For bucket-sourced collections (tier 0): Discovers objects from source bucket(s) and creates a batch for processing. Use include_buckets to limit which source buckets to process from.

For collection-sourced collections (tier N): Processes existing documents from upstream collection(s). Use include_collections to limit which source collections to process from.

Use source_filters for field-level filtering on objects or documents.

Document Overwrite Behavior:

  • If source bucket has unique_key configured: Documents are UPSERTED (overwrites existing)
  • If source bucket has NO unique_key: New documents are CREATED (may cause duplicates)

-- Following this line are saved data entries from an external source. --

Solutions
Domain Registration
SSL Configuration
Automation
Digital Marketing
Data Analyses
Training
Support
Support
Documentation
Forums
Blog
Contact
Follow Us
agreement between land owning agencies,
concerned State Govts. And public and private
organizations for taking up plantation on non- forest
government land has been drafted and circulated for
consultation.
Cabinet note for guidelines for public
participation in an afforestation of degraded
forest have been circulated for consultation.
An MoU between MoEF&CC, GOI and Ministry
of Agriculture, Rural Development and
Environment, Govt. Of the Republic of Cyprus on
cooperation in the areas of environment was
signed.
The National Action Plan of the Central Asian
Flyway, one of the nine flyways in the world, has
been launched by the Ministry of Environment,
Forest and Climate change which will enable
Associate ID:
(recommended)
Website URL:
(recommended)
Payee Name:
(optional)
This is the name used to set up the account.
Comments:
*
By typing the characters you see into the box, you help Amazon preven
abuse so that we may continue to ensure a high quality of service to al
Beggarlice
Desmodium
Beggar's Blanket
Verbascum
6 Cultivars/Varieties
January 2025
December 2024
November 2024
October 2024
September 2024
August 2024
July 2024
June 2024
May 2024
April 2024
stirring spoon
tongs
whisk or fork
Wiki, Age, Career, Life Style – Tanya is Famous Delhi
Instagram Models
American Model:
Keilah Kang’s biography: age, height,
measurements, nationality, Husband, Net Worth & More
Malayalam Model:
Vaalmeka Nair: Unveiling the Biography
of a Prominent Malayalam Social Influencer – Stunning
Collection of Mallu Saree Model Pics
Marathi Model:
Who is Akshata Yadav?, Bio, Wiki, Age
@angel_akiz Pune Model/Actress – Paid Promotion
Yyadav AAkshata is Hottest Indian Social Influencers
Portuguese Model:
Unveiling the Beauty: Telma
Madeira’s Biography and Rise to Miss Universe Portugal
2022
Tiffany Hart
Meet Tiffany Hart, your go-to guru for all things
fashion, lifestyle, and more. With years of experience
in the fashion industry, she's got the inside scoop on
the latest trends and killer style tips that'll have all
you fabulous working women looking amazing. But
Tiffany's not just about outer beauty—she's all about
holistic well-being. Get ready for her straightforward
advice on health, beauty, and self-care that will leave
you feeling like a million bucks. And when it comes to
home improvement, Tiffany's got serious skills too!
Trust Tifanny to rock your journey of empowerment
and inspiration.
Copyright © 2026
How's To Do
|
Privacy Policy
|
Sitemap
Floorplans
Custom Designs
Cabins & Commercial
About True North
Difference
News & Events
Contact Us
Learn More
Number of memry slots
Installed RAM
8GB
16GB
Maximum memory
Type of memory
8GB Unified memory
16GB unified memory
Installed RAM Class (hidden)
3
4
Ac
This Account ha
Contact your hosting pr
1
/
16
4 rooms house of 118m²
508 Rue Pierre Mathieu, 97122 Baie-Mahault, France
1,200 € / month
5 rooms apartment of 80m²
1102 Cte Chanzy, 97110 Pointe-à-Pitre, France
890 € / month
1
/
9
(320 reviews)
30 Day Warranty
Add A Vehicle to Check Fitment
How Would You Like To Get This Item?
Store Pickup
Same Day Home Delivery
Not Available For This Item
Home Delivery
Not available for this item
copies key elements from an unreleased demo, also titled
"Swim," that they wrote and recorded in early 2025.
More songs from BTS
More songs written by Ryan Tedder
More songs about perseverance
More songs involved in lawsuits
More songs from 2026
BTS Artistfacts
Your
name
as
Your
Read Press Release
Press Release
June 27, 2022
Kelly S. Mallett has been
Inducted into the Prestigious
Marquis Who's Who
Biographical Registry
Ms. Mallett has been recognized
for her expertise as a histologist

To enable idempotent re-processing, configure unique_key on the source bucket.

include_buckets
string[] | null

Limit processing to objects from these specific buckets (IDs or names). Only applies to bucket-sourced collections. If not provided, all configured source buckets are used.

include_collections
string[] | null

Limit processing to documents from these specific collections (IDs or names). Only applies to collection-sourced collections. If not provided, all configured source collections are used.

object_ids
string[] | null

Limit processing to these specific object IDs. Only applies to bucket-sourced collections. This is a convenience shorthand — equivalent to using source_filters with {"AND": [{"field": "object_id", "operator": "in", "value": [...]}]}.

source_filters
LogicalOperator · object

Field-level filters for objects (bucket-sourced) or documents (collection-sourced). Uses LogicalOperator format (AND/OR/NOT). Use this to filter by metadata fields, status, or any other object/document properties.

Example:
{
"AND": [
{
"field": "status",
"operator": "eq",
"value": "pending"
}
]
}
dedup_strategy
enum<string> | null

How to handle sources already processed in prior batches. skip (default): skip sources already materialized in this collection. replace: delete existing documents for the re-processed sources and re-materialize them — this also clears the processed-objects resume ledger, so use it to recover a collection stuck with ledger entries but 0 materialized documents (the orphan/divergence state). force: process regardless, allowing duplicates.

Available options:
skip,
replace,
force

Response

Successful Response

Response after triggering collection processing.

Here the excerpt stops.